Third: where you’d look afterward. When something odd happens, monitoring is the difference between an incident report and a shrug. Every agent action should land in a tracked process run - who triggered it, what it did, which step, what happened next. That record accumulates on its own when the work runs inside a workflow. Bolted on afterward, it’s a project that never quite ships.

One thing that surprised us about running an agent-facing server in production is how little of the security work turned out to be model work. The hard questions were process questions - the same three above. Which model sits on the other side of the connection changes with whatever client shows up. The process answers don’t move.

Could your team answer all three today?

If yes, you’ve already written your half of the future framework. If no, the gap is process design, which is messy but fixable in weeks - and far cheaper to close before a buyer asks than after.

Where this is heading

The Standards Initiative’s three pillars say where NIST thinks this lands: formal standards, shared protocols, and identity research, on a multi-year clock. Somewhere in that pipeline, today’s RFI responses get distilled into guidance with section numbers, and the section numbers get pasted into vendor review templates by people who will never read the docket.

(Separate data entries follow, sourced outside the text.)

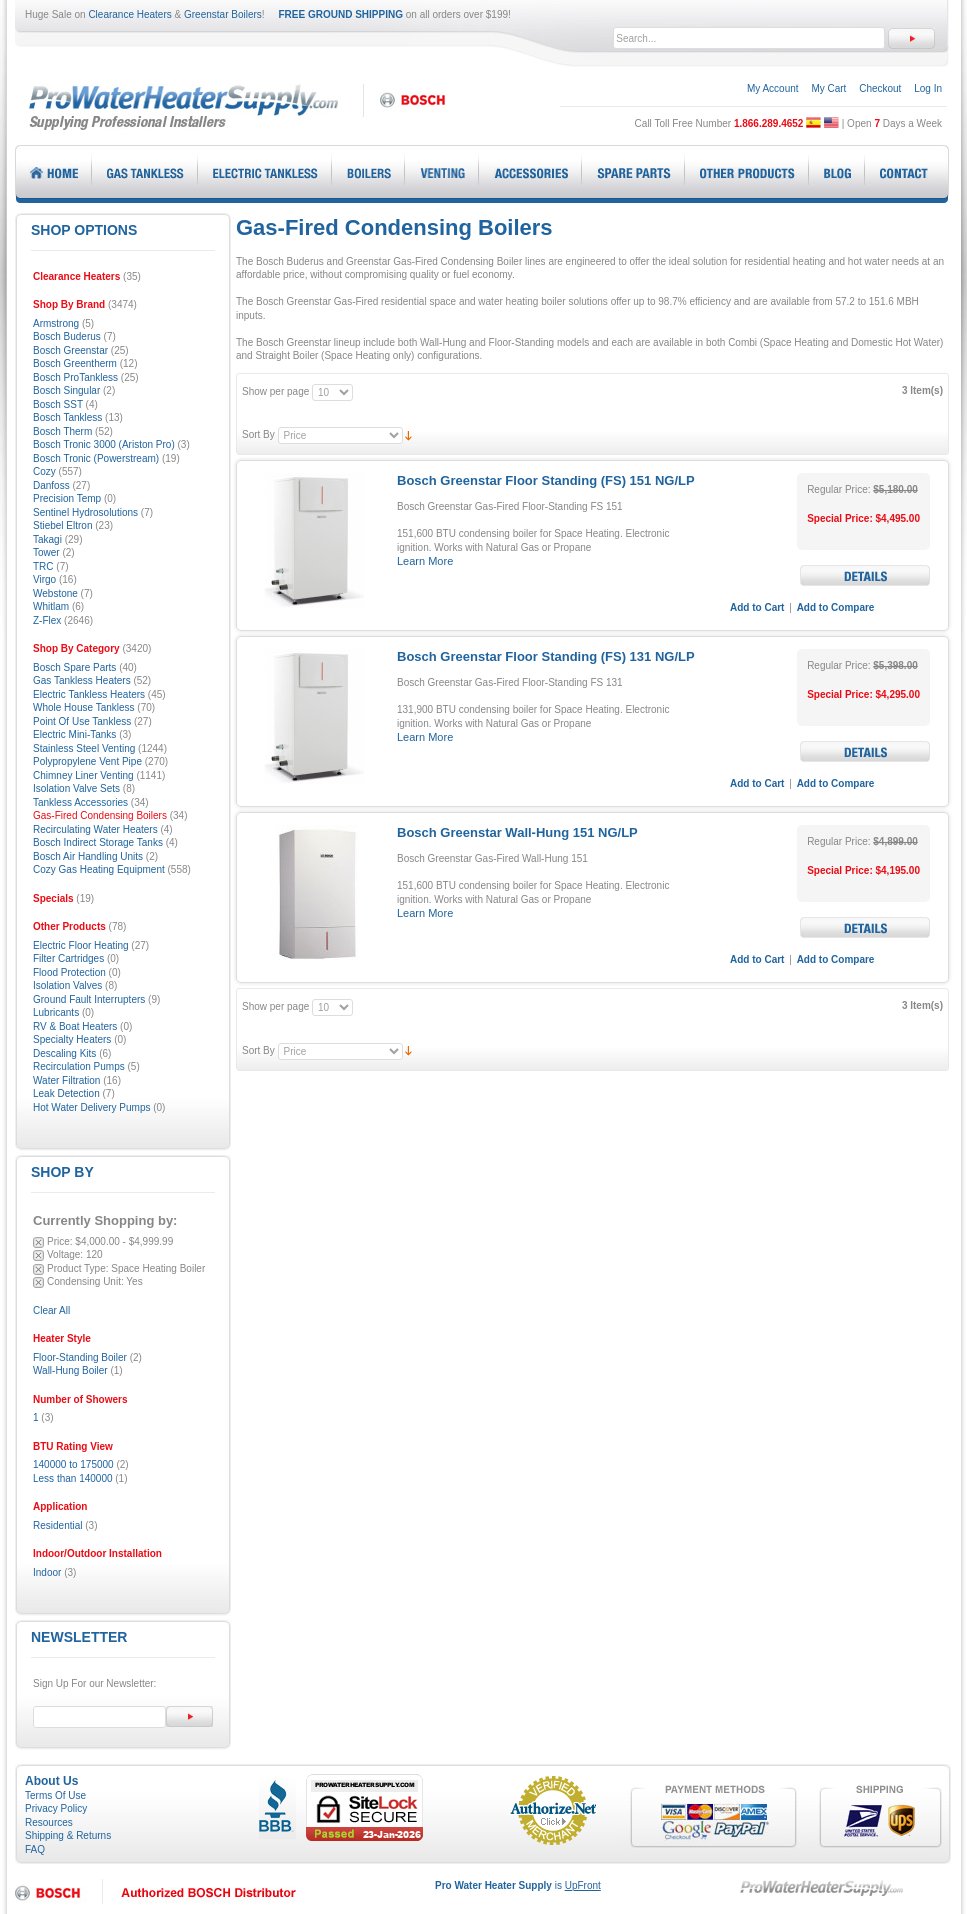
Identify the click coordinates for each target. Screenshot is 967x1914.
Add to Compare (836, 607)
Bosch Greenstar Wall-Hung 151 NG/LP (517, 832)
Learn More (425, 561)
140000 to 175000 (73, 1464)
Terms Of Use (55, 1795)
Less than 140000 (73, 1478)
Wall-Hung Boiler (70, 1370)
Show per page (275, 391)
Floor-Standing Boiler (80, 1357)
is (518, 1885)
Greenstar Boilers (223, 14)
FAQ (35, 1849)
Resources (49, 1822)
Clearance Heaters (129, 14)
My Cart (828, 88)
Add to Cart (757, 607)
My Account (773, 88)
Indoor (47, 1572)
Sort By (258, 434)
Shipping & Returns (68, 1835)
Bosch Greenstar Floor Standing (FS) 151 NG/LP (546, 480)
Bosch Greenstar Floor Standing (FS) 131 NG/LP (546, 656)
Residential (57, 1525)
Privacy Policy (56, 1808)
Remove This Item (38, 1242)
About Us (51, 1781)
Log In (928, 88)
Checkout (880, 88)
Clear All (51, 1310)
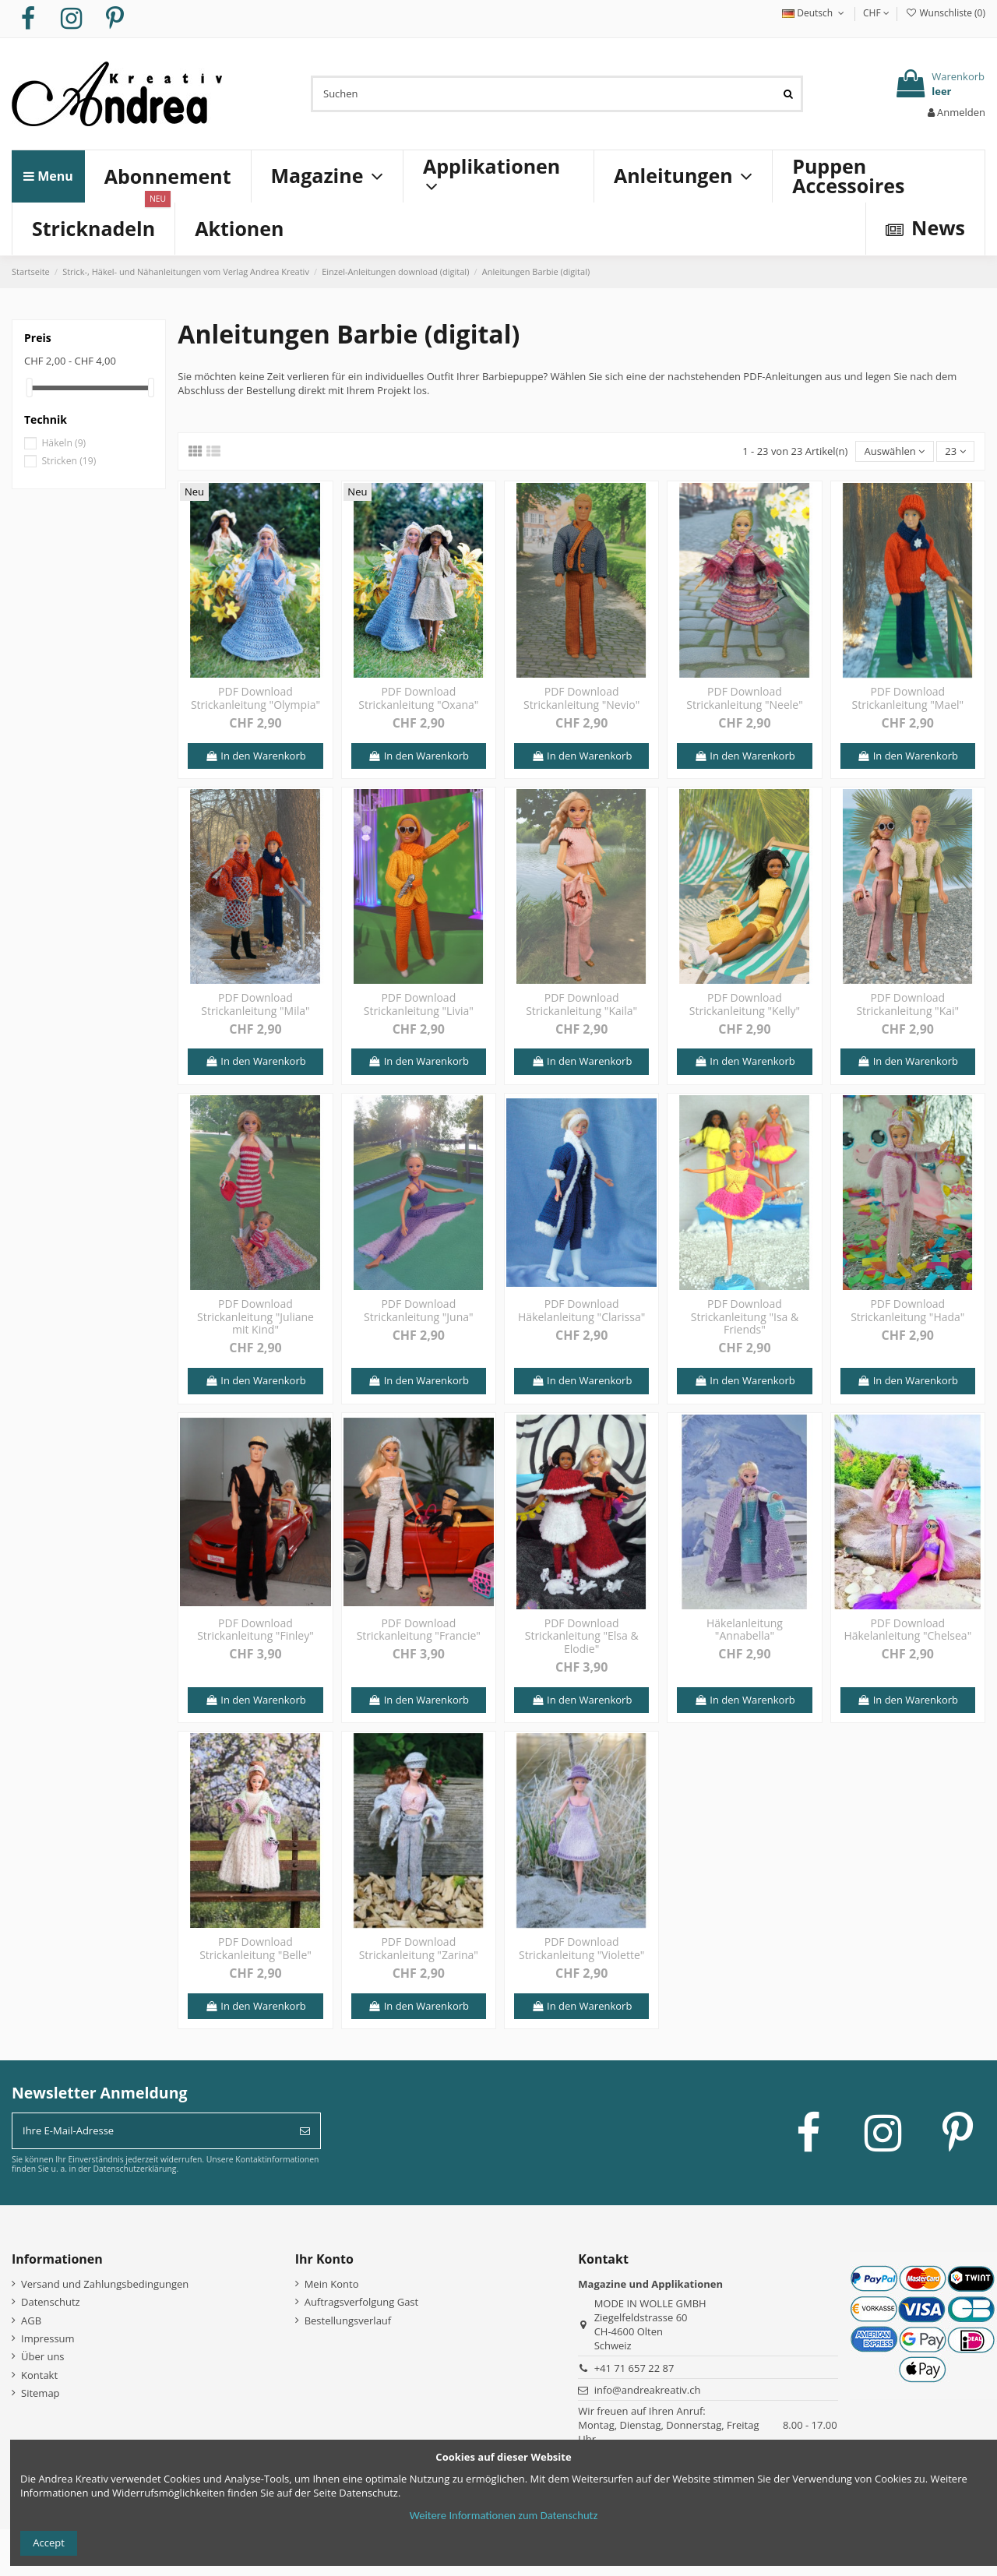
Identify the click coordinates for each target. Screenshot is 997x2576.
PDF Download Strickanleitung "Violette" (581, 1948)
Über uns (43, 2356)
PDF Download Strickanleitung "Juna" (419, 1310)
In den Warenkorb (255, 756)
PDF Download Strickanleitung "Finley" (255, 1630)
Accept (49, 2542)
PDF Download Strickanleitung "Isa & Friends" (744, 1316)
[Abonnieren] (305, 2131)
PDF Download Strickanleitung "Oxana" (418, 698)
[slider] (29, 387)
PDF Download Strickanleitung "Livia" (419, 1004)
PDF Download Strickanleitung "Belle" (255, 1948)
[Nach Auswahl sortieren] (894, 451)
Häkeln (63, 442)
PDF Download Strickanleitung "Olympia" (255, 698)
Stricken (68, 460)
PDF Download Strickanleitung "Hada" (907, 1310)
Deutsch (814, 12)
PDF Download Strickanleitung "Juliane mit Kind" (255, 1316)
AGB (31, 2320)
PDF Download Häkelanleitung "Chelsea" (907, 1630)
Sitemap (40, 2393)
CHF (876, 12)
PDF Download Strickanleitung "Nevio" (581, 698)
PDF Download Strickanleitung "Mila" (255, 1004)
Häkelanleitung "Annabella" (744, 1630)
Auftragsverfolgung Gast (362, 2302)
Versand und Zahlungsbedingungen (104, 2284)
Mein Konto (332, 2284)
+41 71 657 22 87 (634, 2368)
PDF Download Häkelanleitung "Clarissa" (581, 1310)
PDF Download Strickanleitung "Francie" (419, 1630)
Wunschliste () (945, 12)
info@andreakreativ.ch (647, 2390)
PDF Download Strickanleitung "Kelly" (744, 1004)
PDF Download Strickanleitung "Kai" (907, 1004)
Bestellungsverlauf (348, 2320)
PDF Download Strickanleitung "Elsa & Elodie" (582, 1636)
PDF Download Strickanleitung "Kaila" (581, 1004)
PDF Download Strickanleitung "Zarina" (418, 1948)
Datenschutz (50, 2302)
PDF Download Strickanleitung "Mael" (908, 698)
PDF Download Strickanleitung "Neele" (744, 698)
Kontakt (39, 2375)
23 (955, 451)
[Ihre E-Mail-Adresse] (151, 2131)
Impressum (48, 2338)
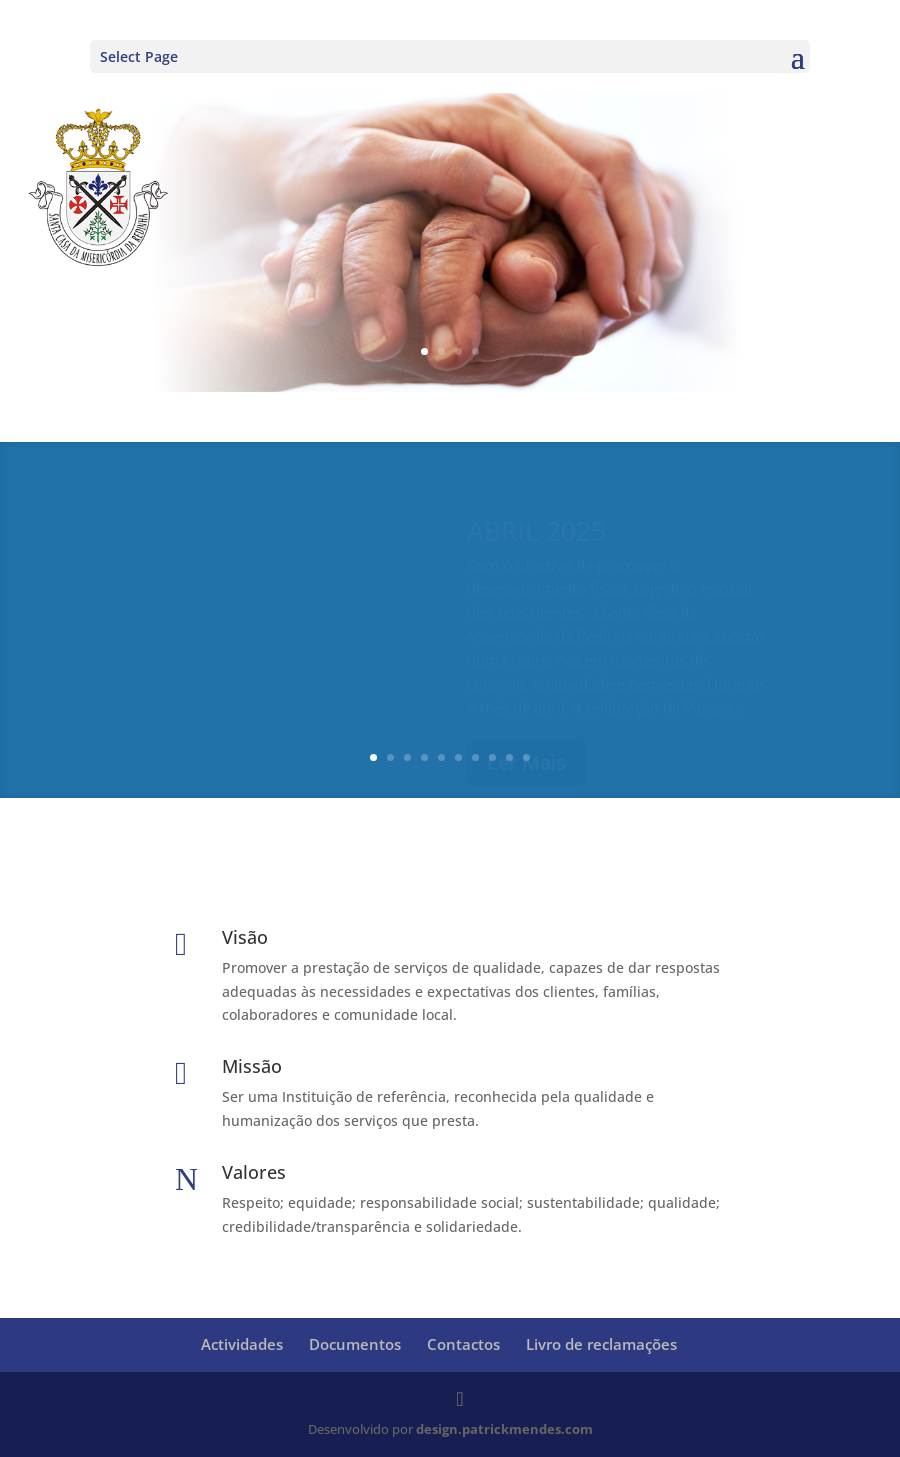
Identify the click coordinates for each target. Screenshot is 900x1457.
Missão (252, 1066)
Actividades (242, 1344)
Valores (254, 1172)
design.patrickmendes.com (504, 1429)
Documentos (355, 1344)
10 (526, 757)
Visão (245, 937)
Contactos (463, 1344)
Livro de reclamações (601, 1344)
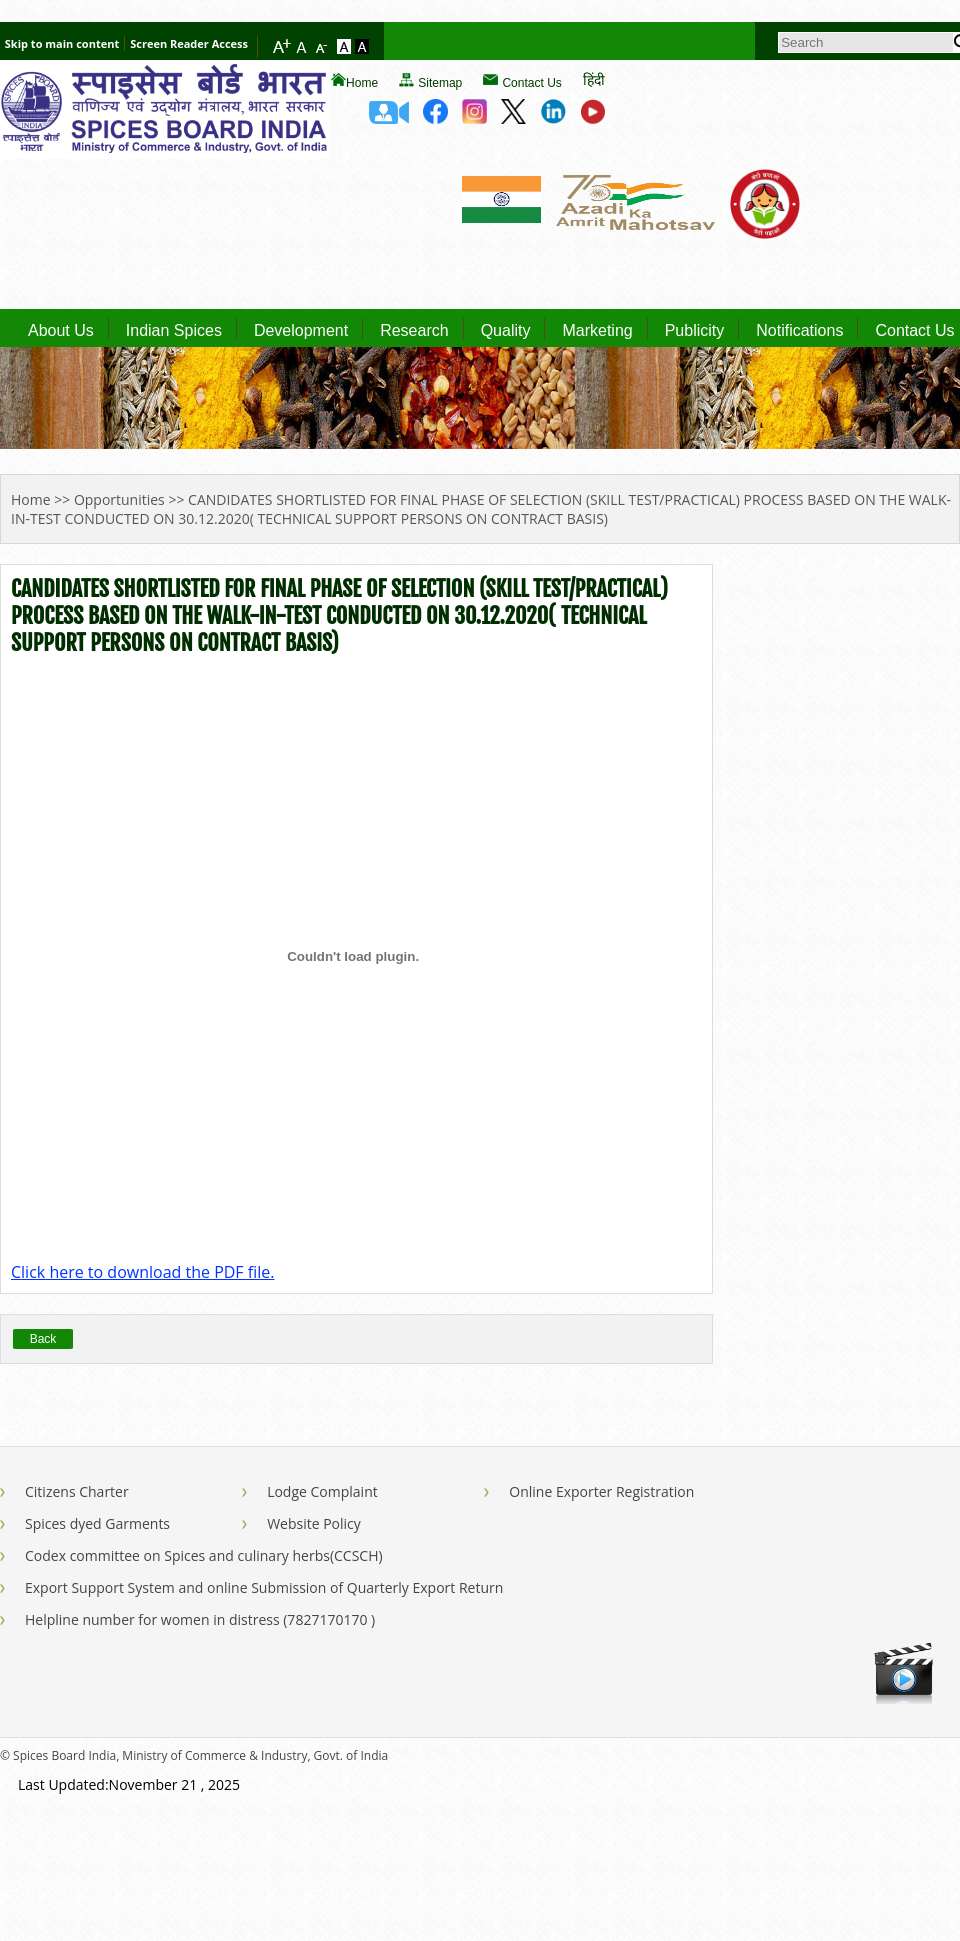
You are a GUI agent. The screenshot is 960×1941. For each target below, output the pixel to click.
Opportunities (119, 499)
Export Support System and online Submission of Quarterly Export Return (264, 1587)
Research (414, 331)
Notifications (799, 331)
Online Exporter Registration (601, 1491)
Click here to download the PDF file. (142, 1272)
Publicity (695, 331)
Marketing (597, 331)
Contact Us (531, 83)
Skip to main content (62, 43)
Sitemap (440, 83)
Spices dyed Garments (97, 1523)
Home (362, 83)
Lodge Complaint (322, 1491)
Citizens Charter (77, 1491)
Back (43, 1339)
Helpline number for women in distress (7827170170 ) (200, 1619)
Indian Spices (174, 331)
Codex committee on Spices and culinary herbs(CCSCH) (204, 1555)
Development (301, 331)
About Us (61, 331)
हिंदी (594, 79)
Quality (506, 331)
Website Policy (314, 1523)
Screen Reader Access (189, 43)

If you want one thing to watch, watch the listening sessions. The February announcement said CAISI would hold them on sector-specific barriers to AI adoption beginning in April - and which sectors show up loudest is a decent early signal for whose procurement templates change first.

Meanwhile a commenter in that February thread, ildar, framed the gap better than the formal documents did: registration-style oversight “tells you an agent exists, not what it’s doing,” and the deeper mismatch is that we keep “treating agents like software to be certified, but agents are more like employees to be supervised.” That’s the operational insight underneath the whole exercise. You don’t certify an employee once and walk away. You scope their job and review their work, with approvals where it counts. Fair enough - and that supervision structure is exactly what everyday workflow automation already builds: a scoped job with named approvals and a reviewable record.

An agent is only as safe as the structure it runs inside. NIST is assembling the official version of that sentence, with footnotes, on a federal timeline.

The framework is still being written.

The questions it will ask you are already public.